In this notebook, we'll build a model to classify online posts about baseball and hockey.

Below we download the online posts data.

In [12]:
from sklearn.datasets import fetch_20newsgroups
# from sklearn.feature_extraction.text import TfidfVectorizer
groups = ['rec.sport.baseball', 'rec.sport.hockey']
newsgroups = fetch_20newsgroups(subset='all', remove = ['headers', 'footers', 'quotes'], categories = groups)

In [13]:
# from sklearn.naive_bayes import MultinomialNB
# from sklearn import metrics
# newsgroups_test = fetch_20newsgroups(subset='test', remove = ['headers', 'footers', 'quotes'], categories = groups)
# vectors_test = vectorizer.transform(newsgroups_test.data)
# clf = MultinomialNB(alpha=.01)
# clf.fit(vectors, newsgroups_train.target)
# pred = clf.predict(vectors_test)
# metrics.f1_score(newsgroups_test.target, pred, average='macro')
# 0.88213592402729568 (full set)
# 0.9320767597087378

Next, we download GloVe vectors we will be using to represent our post data.

In [14]:
!wget http://nlp.stanford.edu/data/glove.6B.zip

--2023-09-26 09:46:32--  http://nlp.stanford.edu/data/glove.6B.zip
Resolving nlp.stanford.edu (nlp.stanford.edu)... 171.64.67.140
Connecting to nlp.stanford.edu (nlp.stanford.edu)|171.64.67.140|:80... connected.
HTTP request sent, awaiting response... 302 Found
Location: https://nlp.stanford.edu/data/glove.6B.zip [following]
--2023-09-26 09:46:32--  https://nlp.stanford.edu/data/glove.6B.zip
Connecting to nlp.stanford.edu (nlp.stanford.edu)|171.64.67.140|:443... connected.
HTTP request sent, awaiting response... 301 Moved Permanently
Location: https://downloads.cs.stanford.edu/nlp/data/glove.6B.zip [following]
--2023-09-26 09:46:32--  https://downloads.cs.stanford.edu/nlp/data/glove.6B.zip
Resolving downloads.cs.stanford.edu (downloads.cs.stanford.edu)... 171.64.64.22
Connecting to downloads.cs.stanford.edu (downloads.cs.stanford.edu)|171.64.64.22|:443... connected.
HTTP request sent, awaiting response... 200 OK
Length: 862182613 (822M) [application/zip]
Saving to: ‘glove.6B.zip.1’


2

Below we unzip the GloVe file we downloaded.

In [15]:
!unzip glove.6B.zip

Archive:  glove.6B.zip
replace glove.6B.50d.txt? [y]es, [n]o, [A]ll, [N]one, [r]ename: y
  inflating: glove.6B.50d.txt        
replace glove.6B.100d.txt? [y]es, [n]o, [A]ll, [N]one, [r]ename: y
  inflating: glove.6B.100d.txt       
replace glove.6B.200d.txt? [y]es, [n]o, [A]ll, [N]one, [r]ename: y
  inflating: glove.6B.200d.txt       
replace glove.6B.300d.txt? [y]es, [n]o, [A]ll, [N]one, [r]ename: A
  inflating: glove.6B.300d.txt       


Next, we load the GloVe vectors.

In [16]:
import numpy as np

embeddings_index = {}
f = open('glove.6B.100d.txt')
for line in f:
    values = line.split()
    word = values[0]
    coefs = np.asarray(values[1:], dtype='float32')
    embeddings_index[word] = coefs
f.close()

print('Found %s word vectors.' % len(embeddings_index))

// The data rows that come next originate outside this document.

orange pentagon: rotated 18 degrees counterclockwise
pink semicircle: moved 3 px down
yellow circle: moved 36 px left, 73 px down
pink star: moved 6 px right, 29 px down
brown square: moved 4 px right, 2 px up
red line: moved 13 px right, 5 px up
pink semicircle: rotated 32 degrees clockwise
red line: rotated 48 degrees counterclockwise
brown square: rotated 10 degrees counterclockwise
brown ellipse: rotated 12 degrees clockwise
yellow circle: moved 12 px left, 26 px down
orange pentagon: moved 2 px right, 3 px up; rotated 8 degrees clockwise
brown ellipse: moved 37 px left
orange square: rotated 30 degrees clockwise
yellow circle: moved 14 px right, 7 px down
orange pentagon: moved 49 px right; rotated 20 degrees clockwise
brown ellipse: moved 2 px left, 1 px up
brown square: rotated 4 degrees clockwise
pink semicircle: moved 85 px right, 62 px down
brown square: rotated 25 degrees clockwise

Found 400000 word vectors.


Next, we convert the data to a collection of word GloVe word vectors for each of the words in our dataset.

In [17]:
# !pip install keras=='2.3.1'
import tensorflow as tf
# from tf.keras.preprocessing.text import Tokenizer
# from keras.preprocessing.sequence import pad_sequences
# from keras.utils import to_categorical

print('Preparing embedding matrix.')
MAX_NUM_WORDS = 20000
MAX_SEQUENCE_LENGTH = 1000
EMBEDDING_DIM = 100

tokenizer = tf.keras.preprocessing.text.Tokenizer(num_words=MAX_NUM_WORDS)
tokenizer.fit_on_texts(newsgroups.data)
sequences = tokenizer.texts_to_sequences(newsgroups.data)

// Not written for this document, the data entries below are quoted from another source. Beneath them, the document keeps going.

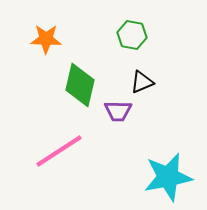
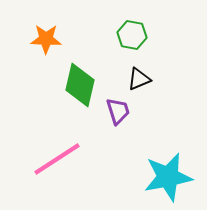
black triangle: moved 3 px left, 3 px up
purple trapezoid: rotated 108 degrees counterclockwise
pink line: moved 2 px left, 8 px down
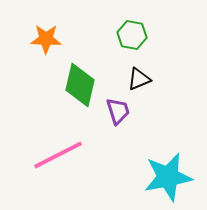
pink line: moved 1 px right, 4 px up; rotated 6 degrees clockwise
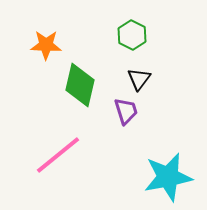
green hexagon: rotated 16 degrees clockwise
orange star: moved 6 px down
black triangle: rotated 30 degrees counterclockwise
purple trapezoid: moved 8 px right
pink line: rotated 12 degrees counterclockwise
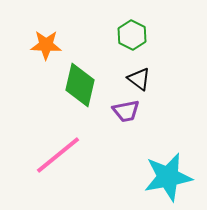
black triangle: rotated 30 degrees counterclockwise
purple trapezoid: rotated 96 degrees clockwise
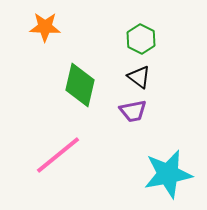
green hexagon: moved 9 px right, 4 px down
orange star: moved 1 px left, 18 px up
black triangle: moved 2 px up
purple trapezoid: moved 7 px right
cyan star: moved 3 px up
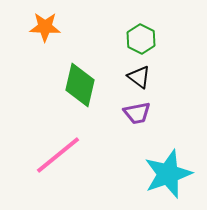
purple trapezoid: moved 4 px right, 2 px down
cyan star: rotated 9 degrees counterclockwise
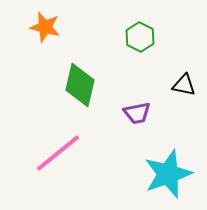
orange star: rotated 12 degrees clockwise
green hexagon: moved 1 px left, 2 px up
black triangle: moved 45 px right, 8 px down; rotated 25 degrees counterclockwise
pink line: moved 2 px up
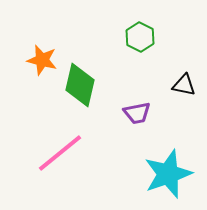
orange star: moved 3 px left, 33 px down
pink line: moved 2 px right
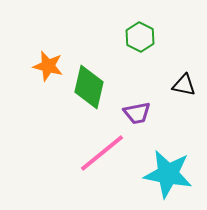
orange star: moved 6 px right, 6 px down
green diamond: moved 9 px right, 2 px down
pink line: moved 42 px right
cyan star: rotated 30 degrees clockwise
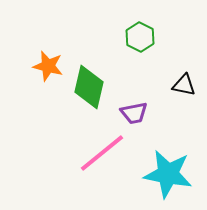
purple trapezoid: moved 3 px left
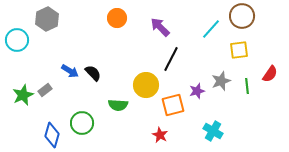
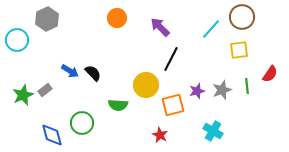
brown circle: moved 1 px down
gray star: moved 1 px right, 9 px down
blue diamond: rotated 30 degrees counterclockwise
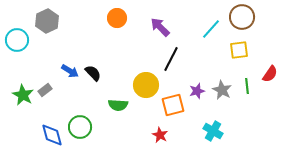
gray hexagon: moved 2 px down
gray star: rotated 24 degrees counterclockwise
green star: rotated 20 degrees counterclockwise
green circle: moved 2 px left, 4 px down
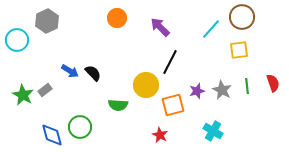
black line: moved 1 px left, 3 px down
red semicircle: moved 3 px right, 9 px down; rotated 54 degrees counterclockwise
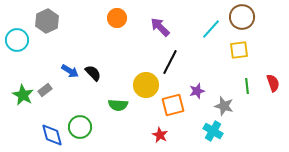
gray star: moved 2 px right, 16 px down; rotated 12 degrees counterclockwise
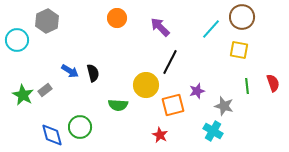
yellow square: rotated 18 degrees clockwise
black semicircle: rotated 30 degrees clockwise
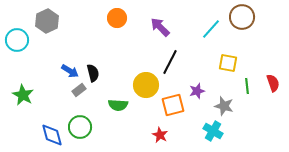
yellow square: moved 11 px left, 13 px down
gray rectangle: moved 34 px right
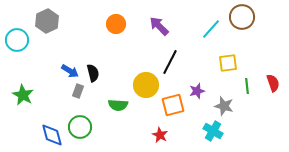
orange circle: moved 1 px left, 6 px down
purple arrow: moved 1 px left, 1 px up
yellow square: rotated 18 degrees counterclockwise
gray rectangle: moved 1 px left, 1 px down; rotated 32 degrees counterclockwise
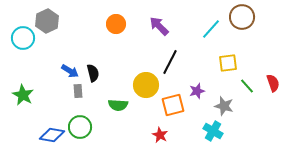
cyan circle: moved 6 px right, 2 px up
green line: rotated 35 degrees counterclockwise
gray rectangle: rotated 24 degrees counterclockwise
blue diamond: rotated 65 degrees counterclockwise
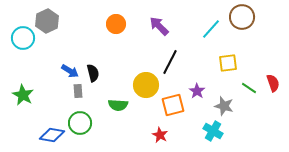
green line: moved 2 px right, 2 px down; rotated 14 degrees counterclockwise
purple star: rotated 21 degrees counterclockwise
green circle: moved 4 px up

word_index = tokenizer.word_index

# prepare embedding matrix
num_words = min(MAX_NUM_WORDS, len(word_index) + 1)
embedding_matrix = np.zeros((num_words, EMBEDDING_DIM))
for word, i in word_index.items():
    if i >= MAX_NUM_WORDS:
        continue
    embedding_vector = embeddings_index.get(word)
    if embedding_vector is not None:
        # words not found in embedding index will be all-zeros.
        embedding_matrix[i] = embedding_vector

Preparing embedding matrix.


Next, we'll build our dataset for training, `data` and `labels`, as well as our test set, `data_test` and `labels_test`.  We will limit our training set to 200 examples.

In [18]:
# from keras.preprocessing.text import Tokenizer
# from keras.preprocessing.sequence import pad_sequences
from keras.utils import to_categorical
from sklearn.model_selection import train_test_split

# finally, vectorize the text samples into a 2D integer tensor
MAX_NUM_WORDS = 20000
MAX_SEQUENCE_LENGTH = 1000

tokenizer = tf.keras.preprocessing.text.Tokenizer(num_words=MAX_NUM_WORDS)
tokenizer.fit_on_texts(newsgroups.data)
sequences = tokenizer.texts_to_sequences(newsgroups.data)

word_index = tokenizer.word_index
print('Found %s unique tokens.' % len(word_index))

data = tf.keras.preprocessing.sequence.pad_sequences(sequences, maxlen=MAX_SEQUENCE_LENGTH)
labels = to_categorical(np.asarray(newsgroups.target))

# print(data.shape)

data, data_test, labels, labels_test = train_test_split(data,labels,train_size=200)

print('Shape of data tensor:', data.shape)
print('Shape of label tensor:', labels.shape)
print('Shape of data_test tensor:', data_test.shape)
print('Shape of label_test tensor:', labels_test.shape)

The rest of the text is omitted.